Efficient Management of Time-Based Indices in Elasticsearch

Efficient Management of Time-Based Indices in Elasticsearch

Introduction

Managing time-based indices in Elasticsearch can be a complex task, especially when dealing with large volumes of data. In this article, we will introduce a new “scroll mode” and its API, which can efficiently manage time-based indices.

Scroll Mode

Roll mode works as follows:

  • Index has an alias for writing, which points to an active index.
  • Another alias for reading (search) points to an inactive index.
  • The active index is distributed across multiple nodes, with each node having a slice of the index. This allows for efficient writing and reduces the load on individual nodes.
  • When the active index becomes too full or too old, it is scrolled to a new index, and the index aliases are automatically switched to the new index.

Getting Started

Suppose we have a 10-node cluster with a cold pool of nodes. Ideally, the active index should be uniformly distributed across each hot node, with each main fragment having a copy fragment to allow for node failure without data loss. This means that the active index should have five main fragments, adding up to a total of 10 slices (one for each node).

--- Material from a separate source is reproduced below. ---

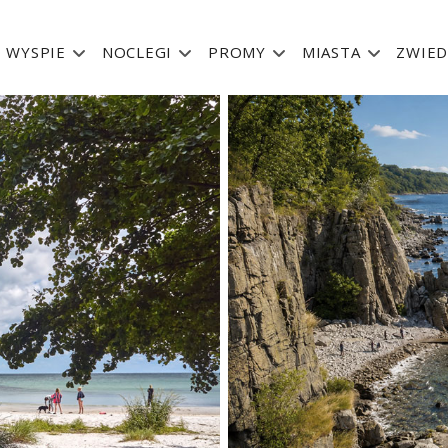
 WYSPIE
NOCLEGI
PROMY
MIASTA
ZWIED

We can create a template for the active index index using the following API call:

PUT _template/active-logs
{
  "template": "active-logs-*",
  "settings": {
    "number_of_shards": 5,
    "number_of_replicas": 1,
    "routing.allocation.include.box_type": "hot",
    "routing.allocation.total_shards_per_node": 2
  },
  "aliases": {
    "active-logs": {},
    "search-logs": {}
  }
}

Index Log Event

When creating the active index, we also create an alias for writing and searching. We should only use the alias to write to the current active index.

POST active-logs/_log/_bulk
{
  "create": {
    "text": "Some log message",
    "@timestamp": "2016-07-01T01:00:00Z"
  }
}

Roll Index

At some point in time, the active index becomes too large or too old, and we want to use a new empty index to replace it. The rollover API allows us to specify a specific size or time limit for scrolling operations.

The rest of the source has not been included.